He saw her before she saw him. She looked very well. She was an extremely attractive girl – even if she wasn't aware of it. That glorious glossy hair – so exactly like Rosemary's that it caused him to bite his lip – fell forward in shaggy layers, and she was wearing a rather pretty, if shapeless, long cotton frock. There was a look of surprise on her face as she scanned the Munchy Bar. Oh, love her! She wasn't wearing her glasses. She'd never spot him. Vincent half stood up. Several elderly ladies turned to stare.
'Jemima! Over here!'
'Dad?' She scrabbled in the frock's pocket for her glasses, blinked, then smiled in delight. 'Dad! What on earth are you doing here?'
It had been every bit as difficult as he'd expected. Oh, not at first. At first, Jemima had been gratifyingly pleased to see him. She'd chattered non-stop about her flat and about the developments at the bookshop and ab
out the people she'd met. She oozed enthusiasm for Maureen and the Munchy Bar and Milton St John in general. It was only when she stopped to draw breath and asked him about his unannounced appearance, that the rot had set in.
He'd fudged, naturally. But not for long. Jemima was far too astute for any of that sort of nonsense.

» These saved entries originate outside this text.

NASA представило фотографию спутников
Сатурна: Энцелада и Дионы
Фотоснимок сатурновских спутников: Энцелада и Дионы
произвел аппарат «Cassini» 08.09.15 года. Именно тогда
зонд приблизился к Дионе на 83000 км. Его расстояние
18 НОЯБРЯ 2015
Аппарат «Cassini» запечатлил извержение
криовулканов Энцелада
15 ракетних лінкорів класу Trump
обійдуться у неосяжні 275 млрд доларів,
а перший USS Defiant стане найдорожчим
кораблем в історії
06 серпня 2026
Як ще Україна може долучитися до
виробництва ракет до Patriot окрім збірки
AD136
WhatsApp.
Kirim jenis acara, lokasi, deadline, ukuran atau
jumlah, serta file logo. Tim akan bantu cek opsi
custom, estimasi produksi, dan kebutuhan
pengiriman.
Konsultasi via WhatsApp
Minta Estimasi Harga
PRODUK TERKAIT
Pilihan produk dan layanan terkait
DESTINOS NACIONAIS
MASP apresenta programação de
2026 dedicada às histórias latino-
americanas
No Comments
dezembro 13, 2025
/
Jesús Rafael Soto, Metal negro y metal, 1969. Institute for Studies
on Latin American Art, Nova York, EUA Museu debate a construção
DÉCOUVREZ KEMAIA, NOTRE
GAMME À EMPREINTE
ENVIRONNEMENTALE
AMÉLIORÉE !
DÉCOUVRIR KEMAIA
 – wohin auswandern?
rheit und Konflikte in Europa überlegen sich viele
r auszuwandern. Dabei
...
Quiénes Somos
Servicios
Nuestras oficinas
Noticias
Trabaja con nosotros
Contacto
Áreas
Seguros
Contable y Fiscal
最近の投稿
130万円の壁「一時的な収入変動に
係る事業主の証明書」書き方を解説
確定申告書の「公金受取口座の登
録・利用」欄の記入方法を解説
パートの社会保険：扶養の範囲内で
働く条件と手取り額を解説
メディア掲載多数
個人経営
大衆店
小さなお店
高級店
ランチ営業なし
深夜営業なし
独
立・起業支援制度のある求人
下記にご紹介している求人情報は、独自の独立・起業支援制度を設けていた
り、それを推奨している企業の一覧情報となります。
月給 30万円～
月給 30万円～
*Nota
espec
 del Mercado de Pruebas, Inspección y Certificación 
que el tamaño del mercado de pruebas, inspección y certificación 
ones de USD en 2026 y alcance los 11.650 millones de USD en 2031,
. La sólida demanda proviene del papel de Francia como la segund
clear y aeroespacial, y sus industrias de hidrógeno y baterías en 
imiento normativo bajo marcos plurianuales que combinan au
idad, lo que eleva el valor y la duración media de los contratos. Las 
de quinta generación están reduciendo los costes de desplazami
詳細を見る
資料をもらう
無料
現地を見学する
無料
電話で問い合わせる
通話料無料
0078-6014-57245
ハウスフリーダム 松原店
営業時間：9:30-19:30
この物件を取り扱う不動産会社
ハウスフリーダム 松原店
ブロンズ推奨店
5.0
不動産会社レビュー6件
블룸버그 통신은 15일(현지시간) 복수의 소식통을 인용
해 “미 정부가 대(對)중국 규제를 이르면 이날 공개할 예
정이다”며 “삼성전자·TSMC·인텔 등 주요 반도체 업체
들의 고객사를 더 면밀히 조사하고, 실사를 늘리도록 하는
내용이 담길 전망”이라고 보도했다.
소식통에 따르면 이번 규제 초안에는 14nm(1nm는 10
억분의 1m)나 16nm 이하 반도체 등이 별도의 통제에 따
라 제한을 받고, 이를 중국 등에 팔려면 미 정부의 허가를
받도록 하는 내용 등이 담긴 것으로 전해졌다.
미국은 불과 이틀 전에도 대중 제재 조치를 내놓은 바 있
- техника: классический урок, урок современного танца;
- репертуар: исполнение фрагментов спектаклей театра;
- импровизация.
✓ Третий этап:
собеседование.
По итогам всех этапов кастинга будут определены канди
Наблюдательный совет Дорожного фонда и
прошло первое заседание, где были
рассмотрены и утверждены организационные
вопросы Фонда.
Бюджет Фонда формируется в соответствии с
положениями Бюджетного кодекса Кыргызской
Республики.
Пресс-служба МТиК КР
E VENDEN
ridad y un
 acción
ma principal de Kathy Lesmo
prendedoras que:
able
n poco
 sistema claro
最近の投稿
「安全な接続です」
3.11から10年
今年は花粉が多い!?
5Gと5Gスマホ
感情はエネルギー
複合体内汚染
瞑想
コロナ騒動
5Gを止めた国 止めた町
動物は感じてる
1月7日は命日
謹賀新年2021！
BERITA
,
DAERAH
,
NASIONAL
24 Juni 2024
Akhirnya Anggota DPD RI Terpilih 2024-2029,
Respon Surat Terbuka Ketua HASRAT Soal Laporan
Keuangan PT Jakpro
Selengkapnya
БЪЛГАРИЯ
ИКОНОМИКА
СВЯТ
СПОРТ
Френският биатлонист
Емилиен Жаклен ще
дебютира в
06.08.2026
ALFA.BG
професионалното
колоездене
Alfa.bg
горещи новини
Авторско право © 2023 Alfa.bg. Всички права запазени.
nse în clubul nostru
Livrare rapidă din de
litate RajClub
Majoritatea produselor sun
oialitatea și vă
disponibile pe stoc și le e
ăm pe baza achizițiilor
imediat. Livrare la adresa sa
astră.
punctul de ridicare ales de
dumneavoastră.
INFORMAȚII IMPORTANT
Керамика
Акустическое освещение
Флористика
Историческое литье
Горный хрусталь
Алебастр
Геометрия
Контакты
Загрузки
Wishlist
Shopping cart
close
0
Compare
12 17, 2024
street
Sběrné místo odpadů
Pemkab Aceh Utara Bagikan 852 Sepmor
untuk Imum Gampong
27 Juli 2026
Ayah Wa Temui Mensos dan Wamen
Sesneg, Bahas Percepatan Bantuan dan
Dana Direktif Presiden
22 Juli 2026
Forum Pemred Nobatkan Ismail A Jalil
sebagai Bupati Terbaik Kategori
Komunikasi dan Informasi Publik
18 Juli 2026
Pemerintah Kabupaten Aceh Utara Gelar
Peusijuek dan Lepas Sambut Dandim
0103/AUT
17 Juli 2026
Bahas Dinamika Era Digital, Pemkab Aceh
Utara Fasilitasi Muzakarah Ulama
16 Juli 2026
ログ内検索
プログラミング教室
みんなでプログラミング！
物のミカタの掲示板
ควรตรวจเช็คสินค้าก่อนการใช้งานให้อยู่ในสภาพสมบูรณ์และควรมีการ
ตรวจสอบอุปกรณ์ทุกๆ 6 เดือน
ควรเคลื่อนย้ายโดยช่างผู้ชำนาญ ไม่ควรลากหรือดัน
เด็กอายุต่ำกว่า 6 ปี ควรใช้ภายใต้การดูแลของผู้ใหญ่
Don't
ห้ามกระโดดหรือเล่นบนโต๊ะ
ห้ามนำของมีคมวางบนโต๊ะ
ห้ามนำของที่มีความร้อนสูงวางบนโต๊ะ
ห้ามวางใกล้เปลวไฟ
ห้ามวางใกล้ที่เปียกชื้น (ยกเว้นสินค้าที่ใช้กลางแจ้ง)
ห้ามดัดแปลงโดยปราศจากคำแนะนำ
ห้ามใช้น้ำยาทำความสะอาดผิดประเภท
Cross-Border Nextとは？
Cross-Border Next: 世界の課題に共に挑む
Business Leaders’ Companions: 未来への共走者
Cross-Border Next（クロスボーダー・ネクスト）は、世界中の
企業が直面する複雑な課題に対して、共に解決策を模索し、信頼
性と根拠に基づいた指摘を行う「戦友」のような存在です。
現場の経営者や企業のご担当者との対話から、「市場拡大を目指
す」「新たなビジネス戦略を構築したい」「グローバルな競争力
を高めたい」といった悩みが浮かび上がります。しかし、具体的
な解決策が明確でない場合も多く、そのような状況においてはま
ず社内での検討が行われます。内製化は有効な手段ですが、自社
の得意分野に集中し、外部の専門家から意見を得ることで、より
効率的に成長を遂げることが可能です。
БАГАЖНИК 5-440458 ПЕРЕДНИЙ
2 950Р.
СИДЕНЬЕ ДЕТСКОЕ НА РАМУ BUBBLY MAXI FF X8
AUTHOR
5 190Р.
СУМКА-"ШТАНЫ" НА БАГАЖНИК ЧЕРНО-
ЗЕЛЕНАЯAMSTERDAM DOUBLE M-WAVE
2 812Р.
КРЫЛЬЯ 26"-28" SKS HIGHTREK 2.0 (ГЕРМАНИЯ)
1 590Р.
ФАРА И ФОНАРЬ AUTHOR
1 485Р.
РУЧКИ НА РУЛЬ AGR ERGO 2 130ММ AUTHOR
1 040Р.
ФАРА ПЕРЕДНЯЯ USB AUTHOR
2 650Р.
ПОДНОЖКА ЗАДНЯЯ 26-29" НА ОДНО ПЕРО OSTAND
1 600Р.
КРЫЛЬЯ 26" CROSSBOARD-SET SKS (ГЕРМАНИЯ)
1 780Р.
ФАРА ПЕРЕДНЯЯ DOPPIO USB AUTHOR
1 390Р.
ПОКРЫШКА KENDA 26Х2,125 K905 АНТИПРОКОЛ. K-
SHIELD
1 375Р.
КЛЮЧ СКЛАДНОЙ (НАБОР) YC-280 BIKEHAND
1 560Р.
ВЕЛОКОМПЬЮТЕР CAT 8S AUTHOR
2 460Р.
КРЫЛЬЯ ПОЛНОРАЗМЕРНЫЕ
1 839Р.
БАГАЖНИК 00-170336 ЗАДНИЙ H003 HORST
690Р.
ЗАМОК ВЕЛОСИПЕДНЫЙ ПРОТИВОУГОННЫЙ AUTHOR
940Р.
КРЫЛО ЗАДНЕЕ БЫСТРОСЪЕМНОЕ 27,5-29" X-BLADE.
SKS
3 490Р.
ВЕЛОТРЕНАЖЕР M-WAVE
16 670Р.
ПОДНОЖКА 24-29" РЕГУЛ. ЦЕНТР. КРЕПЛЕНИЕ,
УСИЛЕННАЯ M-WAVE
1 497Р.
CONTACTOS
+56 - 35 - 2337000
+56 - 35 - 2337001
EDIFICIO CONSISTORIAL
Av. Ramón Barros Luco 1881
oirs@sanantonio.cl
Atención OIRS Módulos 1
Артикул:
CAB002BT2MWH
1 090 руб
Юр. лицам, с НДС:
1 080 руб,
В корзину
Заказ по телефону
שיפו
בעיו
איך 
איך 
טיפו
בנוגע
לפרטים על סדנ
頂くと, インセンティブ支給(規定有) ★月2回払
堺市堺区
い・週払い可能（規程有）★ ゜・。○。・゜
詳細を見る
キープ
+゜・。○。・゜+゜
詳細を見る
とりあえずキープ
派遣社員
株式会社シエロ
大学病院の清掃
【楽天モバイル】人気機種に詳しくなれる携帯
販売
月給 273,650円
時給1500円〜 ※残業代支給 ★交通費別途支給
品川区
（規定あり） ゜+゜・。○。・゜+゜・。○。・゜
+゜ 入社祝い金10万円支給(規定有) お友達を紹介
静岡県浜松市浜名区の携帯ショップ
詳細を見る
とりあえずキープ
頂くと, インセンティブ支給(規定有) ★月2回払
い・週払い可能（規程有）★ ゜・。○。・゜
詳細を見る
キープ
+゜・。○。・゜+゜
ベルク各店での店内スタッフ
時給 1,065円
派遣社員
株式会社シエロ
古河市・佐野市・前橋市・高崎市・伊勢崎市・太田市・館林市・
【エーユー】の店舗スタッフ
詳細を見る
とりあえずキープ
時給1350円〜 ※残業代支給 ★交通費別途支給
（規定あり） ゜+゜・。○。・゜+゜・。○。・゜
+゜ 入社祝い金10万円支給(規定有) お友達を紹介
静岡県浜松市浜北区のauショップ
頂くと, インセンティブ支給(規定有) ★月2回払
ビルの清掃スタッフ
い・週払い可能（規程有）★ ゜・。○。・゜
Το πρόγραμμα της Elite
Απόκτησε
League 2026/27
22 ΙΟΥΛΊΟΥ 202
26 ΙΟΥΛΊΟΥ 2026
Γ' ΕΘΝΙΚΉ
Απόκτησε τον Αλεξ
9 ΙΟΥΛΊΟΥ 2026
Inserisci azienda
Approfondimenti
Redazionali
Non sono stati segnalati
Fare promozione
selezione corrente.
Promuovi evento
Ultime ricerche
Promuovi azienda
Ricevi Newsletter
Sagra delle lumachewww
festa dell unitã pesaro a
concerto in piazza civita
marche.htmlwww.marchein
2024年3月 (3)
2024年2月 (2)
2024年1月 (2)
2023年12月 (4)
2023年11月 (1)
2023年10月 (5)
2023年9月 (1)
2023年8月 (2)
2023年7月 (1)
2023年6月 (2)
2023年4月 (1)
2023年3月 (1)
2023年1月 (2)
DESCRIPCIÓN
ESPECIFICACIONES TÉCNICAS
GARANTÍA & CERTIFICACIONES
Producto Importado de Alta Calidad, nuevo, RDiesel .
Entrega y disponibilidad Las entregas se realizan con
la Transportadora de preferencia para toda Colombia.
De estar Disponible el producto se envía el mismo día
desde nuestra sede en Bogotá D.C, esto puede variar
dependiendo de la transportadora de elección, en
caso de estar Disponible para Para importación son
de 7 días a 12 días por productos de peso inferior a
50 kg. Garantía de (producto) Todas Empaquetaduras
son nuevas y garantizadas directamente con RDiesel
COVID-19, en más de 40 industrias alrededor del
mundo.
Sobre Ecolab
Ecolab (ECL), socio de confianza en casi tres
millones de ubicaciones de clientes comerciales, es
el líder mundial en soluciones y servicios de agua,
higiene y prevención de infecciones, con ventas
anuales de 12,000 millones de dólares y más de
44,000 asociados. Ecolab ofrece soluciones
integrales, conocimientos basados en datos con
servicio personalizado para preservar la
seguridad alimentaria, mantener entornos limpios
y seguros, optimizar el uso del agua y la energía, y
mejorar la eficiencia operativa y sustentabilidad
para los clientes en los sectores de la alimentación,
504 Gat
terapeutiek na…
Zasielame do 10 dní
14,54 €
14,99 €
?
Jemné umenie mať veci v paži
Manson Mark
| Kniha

'Of course I'm pleased you're here. And I'm delighted that you're working. But why didn't you tell me that you'd been offered a job? And you don't know anything about gardening,' she hissed across the table. 'You can cope with building and plumbing and electricals – but gardening. And in a racing stables? Sorry, Dad, but it won't wash.'
Vincent quickly shifted into another gear. 'Look, love, I'd rather you didn't let anyone know that I'm not actually trained in horticulture. The gardening was all part and parcel of it. And I'm learning. I've actually done rather well this morning. It's a job, Jem. A good job. With accommodation – and in the same village as you. We can be a proper family again ...'
'But it's a racing stable! You're a gambler, for God's sake! You've already lied yourself into a job! And you could have got that sort of job anywhere! Why here? Why in a place where everyone sweats racehorse through their pores?'
'Because I wanted to be closer to you. You're all I've got left now.'
'And whose fault is that?' Jemima had drummed her fingernails on the tabletop. 'Sorry, Dad, but your addiction caused the problems. And you could have been very close to me in Oxford for the last three years, and I never even got a Christmas card from you. But then Oxford isn't exactly well-known for its horse-racing connections, is it?' She stopped drumming. 'You may well be able to fool everyone else, but you can't fool me. You're up to something, aren't you?'
Vincent shook his head and looked at his daughter. 'I really thought that you, of all people, would have some faith in me, love. You've made a fresh start – and I want to do the same. All I'm doing is hanging on to your coat-tails, don't you see?' He covered her hand with his. 'This is the only way I can prove to you that I'm a reformed character. Gambling is a thing of the past. I've learned my lesson. And how better to prove it than to set up home slap bang in the middle of temptation, eh?'
Jemima's expression softened slightly. 'Well – maybe. But if I ever get wind of you setting foot in a betting shop –'
'I have no intention of ever going inside a bookie's again.' With an air of affronted indignation, Vincent leaned back in his chair. Well, at least that was true. 'And now you'll be right on the doorstep to keep an eye on me, won't you? It's going to be wonderful, Jemima. Just wonderful. Trust me.' He leaned forward again. 'There is one thing, Jem, love?'
'Yes?'
'You couldn't see your way to lending me twenty quid, could you? Just until pay-day?
June
Chapter Ten
It rained for the next ten days.
'Bloody wet Sunday at Fakenham,' Matt Garside, wearing red-and-white colours, looked glumly out of the weighing-room door. 'I'm surprised Barry Manilow hasn't written a song about it.'
'Probably has.' Charlie, in dark green, joined him at the top of the steps. 'Still, we've got a good crowd.'
'I shouldn't think there's much else to do in Fakenham on a Sunday.' Matt grinned suddenly. 'Want to make a bit on the side? Tenner win, fiver second? Add a bit of interest?'
'Done.' Charlie shook hands.
'You will be.'
He and Charlie often held private wagers at the smaller meetings especially when they were the top-rated riders on the card. As jockeys, they were not allowed to place bets with bookmakers, so it satisfied their latent gambling urges and had encouraged an exciting finish in many an otherwise unspectacular race. They usually broke even and spent the money together on very drunken evenings in the Cat and Fiddle.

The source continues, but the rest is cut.